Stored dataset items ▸
┄┄┄┄┄┄┄┄┄┄

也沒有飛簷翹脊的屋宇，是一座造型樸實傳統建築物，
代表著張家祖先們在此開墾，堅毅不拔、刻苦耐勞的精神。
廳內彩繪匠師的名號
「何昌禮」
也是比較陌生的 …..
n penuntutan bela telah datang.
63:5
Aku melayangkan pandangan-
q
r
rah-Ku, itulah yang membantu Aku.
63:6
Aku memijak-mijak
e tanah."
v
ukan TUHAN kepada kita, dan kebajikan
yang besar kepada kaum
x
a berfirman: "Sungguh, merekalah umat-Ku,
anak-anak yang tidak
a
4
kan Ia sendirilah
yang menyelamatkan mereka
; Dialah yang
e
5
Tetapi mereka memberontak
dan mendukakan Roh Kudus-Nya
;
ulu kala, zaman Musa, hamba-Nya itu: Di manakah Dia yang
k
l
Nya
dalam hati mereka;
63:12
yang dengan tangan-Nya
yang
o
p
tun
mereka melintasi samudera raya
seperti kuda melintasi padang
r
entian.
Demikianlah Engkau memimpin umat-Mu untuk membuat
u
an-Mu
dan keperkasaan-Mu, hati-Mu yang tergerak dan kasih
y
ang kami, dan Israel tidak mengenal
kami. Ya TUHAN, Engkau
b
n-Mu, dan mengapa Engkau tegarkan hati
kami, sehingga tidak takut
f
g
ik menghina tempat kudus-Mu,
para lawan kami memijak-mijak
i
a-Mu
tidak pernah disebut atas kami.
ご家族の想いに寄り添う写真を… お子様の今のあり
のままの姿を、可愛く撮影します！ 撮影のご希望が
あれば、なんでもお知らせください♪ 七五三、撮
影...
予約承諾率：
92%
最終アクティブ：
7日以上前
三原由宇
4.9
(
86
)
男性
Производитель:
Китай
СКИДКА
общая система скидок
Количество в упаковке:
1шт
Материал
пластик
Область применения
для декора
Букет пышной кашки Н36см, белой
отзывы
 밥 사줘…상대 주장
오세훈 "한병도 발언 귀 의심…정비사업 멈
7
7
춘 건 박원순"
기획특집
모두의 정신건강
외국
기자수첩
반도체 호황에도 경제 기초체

┄┄┄┄┄┄┄┄┄┄

WHAT THIS TASK INVOLVES ▸ Copy every record verbatim.

ANSWER FOR THIS EXERCISE ▸
也沒有飛簷翹脊的屋宇，是一座造型樸實傳統建築物，
代表著張家祖先們在此開墾，堅毅不拔、刻苦耐勞的精神。
廳內彩繪匠師的名號
「何昌禮」
也是比較陌生的 …..
n penuntutan bela telah datang.
63:5
Aku melayangkan pandangan-
q
r
rah-Ku, itulah yang membantu Aku.
63:6
Aku memijak-mijak
e tanah."
v
ukan TUHAN kepada kita, dan kebajikan
yang besar kepada kaum
x
a berfirman: "Sungguh, merekalah umat-Ku,
anak-anak yang tidak
a
4
kan Ia sendirilah
yang menyelamatkan mereka
; Dialah yang
e
5
Tetapi mereka memberontak
dan mendukakan Roh Kudus-Nya
;
ulu kala, zaman Musa, hamba-Nya itu: Di manakah Dia yang
k
l
Nya
dalam hati mereka;
63:12
yang dengan tangan-Nya
yang
o
p
tun
mereka melintasi samudera raya
seperti kuda melintasi padang
r
entian.
Demikianlah Engkau memimpin umat-Mu untuk membuat
u
an-Mu
dan keperkasaan-Mu, hati-Mu yang tergerak dan kasih
y
ang kami, dan Israel tidak mengenal
kami. Ya TUHAN, Engkau
b
n-Mu, dan mengapa Engkau tegarkan hati
kami, sehingga tidak takut
f
g
ik menghina tempat kudus-Mu,
para lawan kami memijak-mijak
i
a-Mu
tidak pernah disebut atas kami.
ご家族の想いに寄り添う写真を… お子様の今のあり
のままの姿を、可愛く撮影します！ 撮影のご希望が
あれば、なんでもお知らせください♪ 七五三、撮
影...
予約承諾率：
92%
最終アクティブ：
7日以上前
三原由宇
4.9
(
86
)
男性
Производитель:
Китай
СКИДКА
общая система скидок
Количество в упаковке:
1шт
Материал
пластик
Область применения
для декора
Букет пышной кашки Н36см, белой
отзывы
 밥 사줘…상대 주장
오세훈 "한병도 발언 귀 의심…정비사업 멈
7
7
춘 건 박원순"
기획특집
모두의 정신건강
외국
기자수첩
반도체 호황에도 경제 기초체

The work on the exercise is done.